再度、反発を試みようとしたせつらだったが、白い医師の毅然とした態度に、こりゃ抗っても無駄だと眼を伏せて、軽く溜息を吐くと踵を返して治療台の方向へと足を向けた。
そしてさも嫌そうにしぶしぶ数歩歩いていたが、立ち止まると首だけをメフィストの方へ向けながら、不貞腐れたように文句をつけた。
「脱いでいる間、覗くなよ」
治療になればどうせ全部見られてしまうのに、可笑しな事を気にする若者であった。
だがそんな少年っぽい表情と仕草が意外とあどけない感じがして、どこか可愛らしい。
へたをすると外谷良子ですら、相好を崩してしまいそうだ。
だが冷淡な態度を維持しつつ、わかった、とだけ応えたメフィストの態度はりっぱだといえるだろう。

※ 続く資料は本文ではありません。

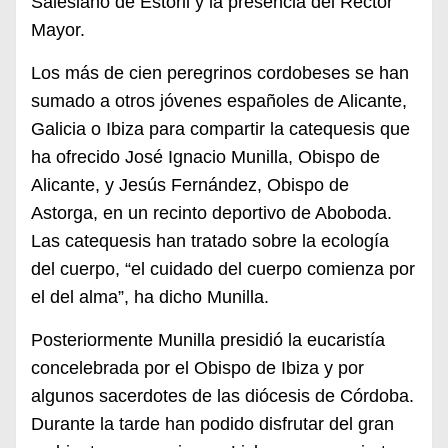
Salesiano de
Estoril y la presencia del Rector
Mayor.
Los más de cien peregrinos cordobeses se han
sumado a otros jóvenes españoles de Alicante,
Galicia o Ibiza para compartir la catequesis que
ha ofrecido José Ignacio Munilla, Obispo de
Alicante, y J
esús Fernández, Obispo de
Astorga,
en un recinto deportivo de Aboboda.
Las catequesis han tratado sobre la ecología
del cuerpo, “el cuidado del cuerpo comienza por
el del alma”, ha dicho Munilla.
Posteriormente Munilla presidió la eucaristía
concelebrada por el Obispo de Ibiza y por
algunos sacerdotes de las diócesis de Córdoba.
Durante la tarde han podido disfrutar del gran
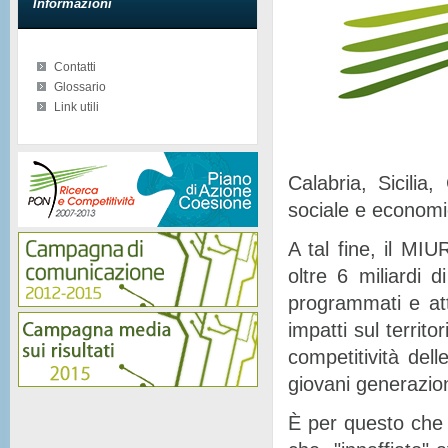
Informazioni
Contatti
Glossario
Link utili
Calabria, Sicilia
sociale e econom
A tal fine, il MIU
oltre 6 miliardi d
programmati e at
impatti sul territor
competitività del
giovani generazion
È per questo che 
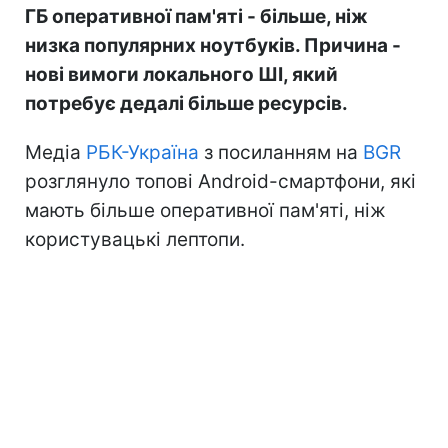
ГБ оперативної пам'яті - більше, ніж
низка популярних ноутбуків. Причина -
нові вимоги локального ШІ, який
потребує дедалі більше ресурсів.
Медіа
РБК-Україна
з посиланням на
BGR
розглянуло топові Android-смартфони, які
мають більше оперативної пам'яті, ніж
користувацькі лептопи.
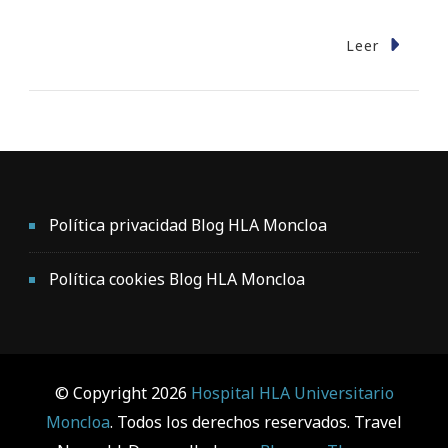
Leer
Política privacidad Blog HLA Moncloa
Política cookies Blog HLA Moncloa
© Copyright 2026
Hospital HLA Universitario
Moncloa
. Todos los derechos reservados.
Travel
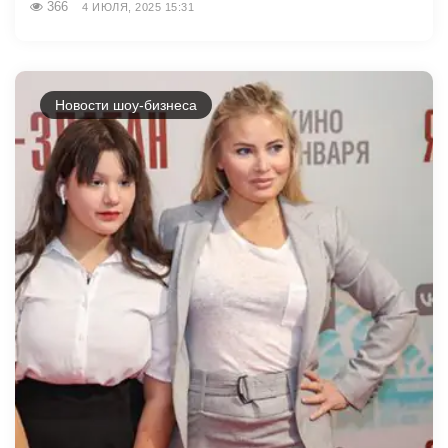
366
4 ИЮЛЯ, 2025 15:31
Новости шоу-бизнеса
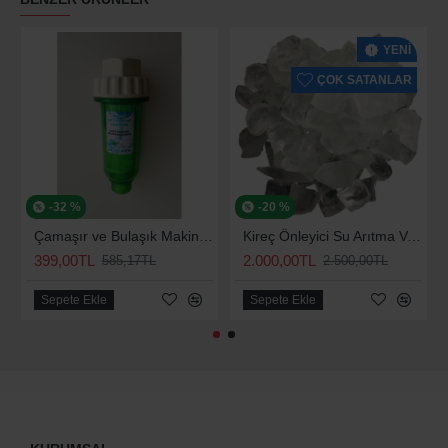
YENI
ÇOK SATANLAR
-32 %
-20 %
Çamaşır ve Bulaşık Makinesi için Kireç Önleyici
Kireç Önleyici Su Arıtma Ve Yumuşatma Silifoz Polifosfat 2,5 Kg
399,00TL
2.000,00TL
585,17TL
2.500,00TL
Sepete Ekle
Sepete Ekle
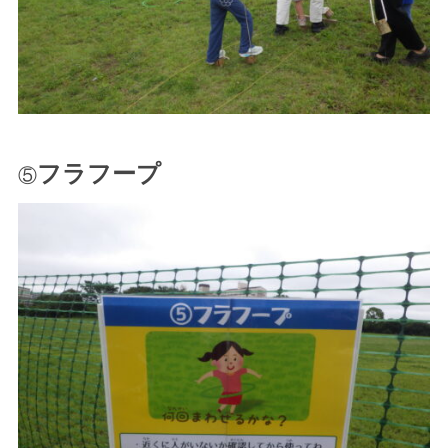
フラフープ
⑤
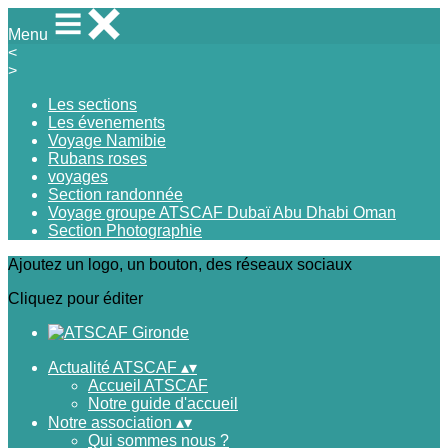
Menu
<
>
Les sections
Les évenements
Voyage Namibie
Rubans roses
voyages
Section randonnée
Voyage groupe ATSCAF Dubaï Abu Dhabi Oman
Section Photographie
Ajoutez un logo, un bouton, des réseaux sociaux
Cliquez pour éditer
Actualité ATSCAF
▴
▾
Accueil ATSCAF
Notre guide d'accueil
Notre association
▴
▾
Qui sommes nous ?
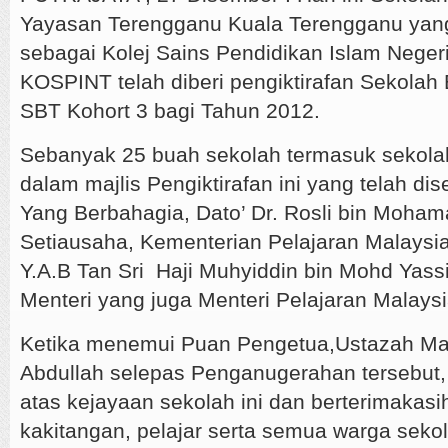
Yayasan Terengganu Kuala Terengganu yang
sebagai Kolej Sains Pendidikan Islam Neger
KOSPINT telah diberi pengiktirafan Sekolah 
SBT Kohort 3 bagi Tahun 2012.
Sebanyak 25 buah sekolah termasuk sekolah 
dalam majlis Pengiktirafan ini yang telah d
Yang Berbahagia, Dato’ Dr. Rosli bin Moham
Setiausaha, Kementerian Pelajaran Malaysi
Y.A.B Tan Sri Haji Muhyiddin bin Mohd Yass
Menteri yang juga Menteri Pelajaran Malaysi
Ketika menemui Puan Pengetua,Ustazah Mar
Abdullah selepas Penganugerahan tersebut, 
atas kejayaan sekolah ini dan berterimakasi
kakitangan, pelajar serta semua warga sek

ひとまずその答えを聴いて納得した子供のように、ならいいけどさ・・・、とぶつぶつ呟くと、黒い美影身は治療台の置かれている白いカーテンの向こうへと姿を消していった。
どんな仕掛けによるものか、手を使わずに開いたカーテンの中に白い医師が入って来ると、せつらは備え付けられていたタオルケットを胸元にまで引き上げ、治療台の上に身体を横たえていた。
黒い衣服は無造作に脱衣籠に放り込まれている。
白い医師は枕元に立って、横たわる若者を見下ろした。
少し、せつらの表情が固い。
不安がそうさせるのか、知らず知らずに問いかけてくる。
「治療って、何をするんだい?」
メフィストはそれには答えずゆっくりと身を屈めて、左手をせつらの右側に置き、せつらの身体の脇に腰掛けた。
そして右手の指の外側で、せつらの左側の頬を軽く撫でる。
せつらは鼓動が速くなっていくのを感じた。
「おい」
言葉は少し震えていた。
そしてせつら本人が、そんな自分の声に驚いていた。
そして認めたくなかった。
自分がこの男に怯えているなどと。
だが意に反して言葉のみならず、身体までもが震え出し、せつらは必死でメフィストに悟られまいと押さえ込んだ。
メフィストはそんなせつらを、静かに見下ろすのみ。
その表情からは何の感情も読み取れなかった。
その時間が僅かなものであったにせよ、せつらにとっては初めての屈辱的ともいえる体験であった。
沈黙の中で凝視めあっている事に耐えられなくなったせつらは、メフィストから眼を逸らせて肩で大きく息をした。
大きく息をした。
いつのまにか呼吸まで速くなっている。
心臓は早鐘を打ち、さぞかし自分は情けない顔をしているだろうと考えた。
この医師相手に、なんだってこんな醜態を見せなきゃならないのだろうか?
せつらは軽く目蓋を閉じた。
室内は明るかった。
なにもかも見透かされている気がした。
この現実を遮断してしまいたかった。